Siempre en Septiembre volvía al pueblo y se ponía a buscar setas en el campo. Pobre Alicia. Ella nunca supo nada sobre el tiempo. Cogía un pañuelo del abuelo y salía de noche a por las setas inexistentes. Para ella, cualquier estación era invierno. Palpaba el suelo con manos temblorosas y cuando empezaba a amanecer, cansada y un poco alterada por el silbido de los trenes, regresaba a casa. Caminaba despacio, dando un rodeo. Cuando alguien del pueblo se cruzaba con ella y la saludaba, ella nunca contestaba. Al alejarse unos pasos, sonreía.
Al llegar a casa, se despojaba parsimoniosamente de sus ropas de muertos y santos, ropas antiguas que se pegaban a su cuerpo de niña enferma y así, desnuda, extendía sus manos a través de la ventana abierta y le arrancaba hojas al ciprés.

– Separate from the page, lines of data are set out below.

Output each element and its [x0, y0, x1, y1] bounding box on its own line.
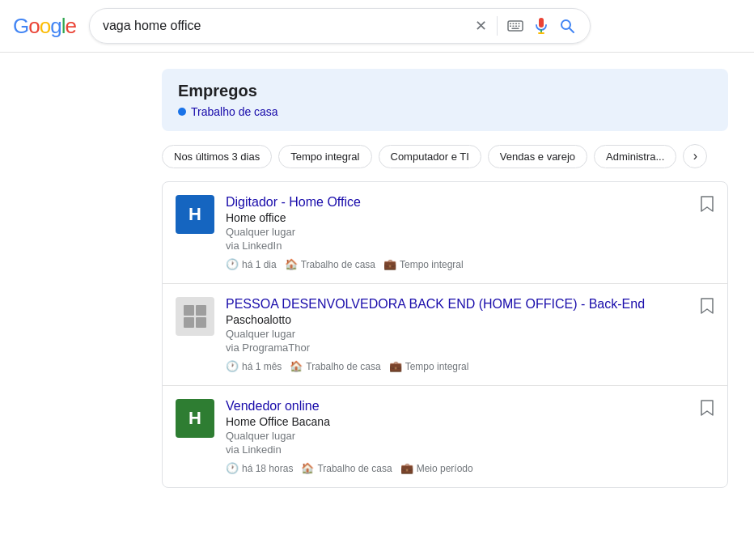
search-bar: ✕ [89, 8, 591, 44]
chip-admin[interactable]: Administra... [594, 145, 676, 168]
home-icon: 🏠 [301, 462, 314, 474]
svg-rect-1 [510, 23, 511, 25]
briefcase-icon: 💼 [400, 462, 413, 474]
main-content: Empregos Trabalho de casa Nos últimos 3 … [0, 53, 754, 504]
grid-logo-icon [184, 305, 206, 328]
job-location-3: Qualquer lugar [226, 430, 714, 442]
job-title-3[interactable]: Vendedor online [226, 399, 714, 414]
job-tag-home-2: 🏠 Trabalho de casa [290, 360, 380, 372]
search-submit-button[interactable] [557, 16, 577, 36]
clock-icon: 🕐 [226, 258, 239, 270]
svg-rect-10 [539, 18, 544, 28]
job-tag-home-3: 🏠 Trabalho de casa [301, 462, 392, 474]
job-tag-type-1: 💼 Tempo integral [383, 258, 464, 270]
briefcase-icon: 💼 [389, 360, 402, 372]
home-icon: 🏠 [285, 258, 298, 270]
job-title-1[interactable]: Digitador - Home Office [226, 195, 714, 210]
job-company-2: Paschoalotto [226, 313, 714, 326]
divider [497, 16, 498, 36]
job-logo-2 [176, 297, 214, 336]
blue-dot-icon [178, 108, 186, 116]
search-input[interactable] [103, 19, 467, 33]
chip-recent[interactable]: Nos últimos 3 dias [162, 145, 272, 168]
header: G o o g l e ✕ [0, 0, 754, 53]
chip-fulltime[interactable]: Tempo integral [278, 145, 371, 168]
job-tag-type-2: 💼 Tempo integral [389, 360, 469, 372]
chip-computer[interactable]: Computador e TI [379, 145, 481, 168]
job-tag-time-1: 🕐 há 1 dia [226, 258, 277, 270]
job-info-2: PESSOA DESENVOLVEDORA BACK END (HOME OFF… [226, 297, 714, 372]
job-via-2: via ProgramaThor [226, 342, 714, 354]
bookmark-button-2[interactable] [700, 297, 714, 319]
table-row: PESSOA DESENVOLVEDORA BACK END (HOME OFF… [163, 284, 727, 386]
bookmark-button-3[interactable] [700, 399, 714, 421]
job-location-1: Qualquer lugar [226, 226, 714, 238]
svg-rect-8 [518, 26, 519, 28]
chip-sales[interactable]: Vendas e varejo [488, 145, 587, 168]
home-icon: 🏠 [290, 360, 303, 372]
svg-rect-7 [515, 26, 517, 28]
search-icons: ✕ [473, 15, 577, 36]
google-logo: G o o g l e [13, 14, 76, 39]
svg-rect-3 [515, 23, 517, 25]
job-tags-2: 🕐 há 1 mês 🏠 Trabalho de casa 💼 Tempo in… [226, 360, 714, 372]
mic-icon[interactable] [533, 15, 549, 36]
jobs-subtitle-text: Trabalho de casa [191, 105, 278, 118]
job-logo-1: H [176, 195, 214, 234]
table-row: H Vendedor online Home Office Bacana Qua… [163, 386, 727, 487]
job-tags-1: 🕐 há 1 dia 🏠 Trabalho de casa 💼 Tempo in… [226, 258, 714, 270]
svg-rect-4 [518, 23, 519, 25]
job-info-1: Digitador - Home Office Home office Qual… [226, 195, 714, 270]
keyboard-icon[interactable] [506, 19, 525, 33]
briefcase-icon: 💼 [383, 258, 396, 270]
clear-button[interactable]: ✕ [473, 15, 489, 36]
job-logo-3: H [176, 399, 214, 438]
svg-rect-5 [510, 26, 511, 28]
job-tag-type-3: 💼 Meio período [400, 462, 473, 474]
jobs-subtitle: Trabalho de casa [178, 105, 712, 118]
job-via-3: via Linkedin [226, 443, 714, 456]
svg-rect-2 [512, 23, 514, 25]
job-via-1: via LinkedIn [226, 240, 714, 252]
job-tag-time-2: 🕐 há 1 mês [226, 360, 282, 372]
table-row: H Digitador - Home Office Home office Qu… [163, 182, 727, 284]
job-tag-home-1: 🏠 Trabalho de casa [285, 258, 375, 270]
job-list: H Digitador - Home Office Home office Qu… [162, 181, 728, 488]
jobs-header-card: Empregos Trabalho de casa [162, 69, 728, 131]
svg-rect-6 [512, 26, 514, 28]
job-tags-3: 🕐 há 18 horas 🏠 Trabalho de casa 💼 Meio … [226, 462, 714, 474]
job-info-3: Vendedor online Home Office Bacana Qualq… [226, 399, 714, 474]
job-company-3: Home Office Bacana [226, 415, 714, 428]
svg-rect-9 [511, 28, 519, 30]
filter-chips: Nos últimos 3 dias Tempo integral Comput… [162, 144, 728, 168]
job-location-2: Qualquer lugar [226, 328, 714, 340]
jobs-title: Empregos [178, 82, 712, 100]
svg-line-14 [570, 28, 574, 32]
clock-icon: 🕐 [226, 462, 239, 474]
job-tag-time-3: 🕐 há 18 horas [226, 462, 293, 474]
job-company-1: Home office [226, 211, 714, 224]
chips-arrow-button[interactable]: › [683, 144, 707, 168]
clock-icon: 🕐 [226, 360, 239, 372]
job-title-2[interactable]: PESSOA DESENVOLVEDORA BACK END (HOME OFF… [226, 297, 714, 312]
bookmark-button-1[interactable] [700, 195, 714, 217]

De vez en cuando, bajaba al sótano donde el abuelo trabajaba el bronce y le tiraba del pelo. El anciano la observaba ignorar sus medicinas o caminar descalza y callaba, porque ni la fuerza de su juventud pasada ni la sabiduría de su madurez podían competir con la compasión que sentía hacia su nieta.
Al terminar el invierno, cuando el frío se la llevó, hizo talar el ciprés y se encerró a modelar madera por primera vez. Muchos fueron los que la lloraron pero solo el abuelo la perdió. Por eso, en el cementerio de mi pueblo, hay un busto de una niña con una cesta llena de setas y una tosca inscripción que simplemente reza "Para Alicia".
Nada es tan heroico como el amor ni tan cruel como el tiempo.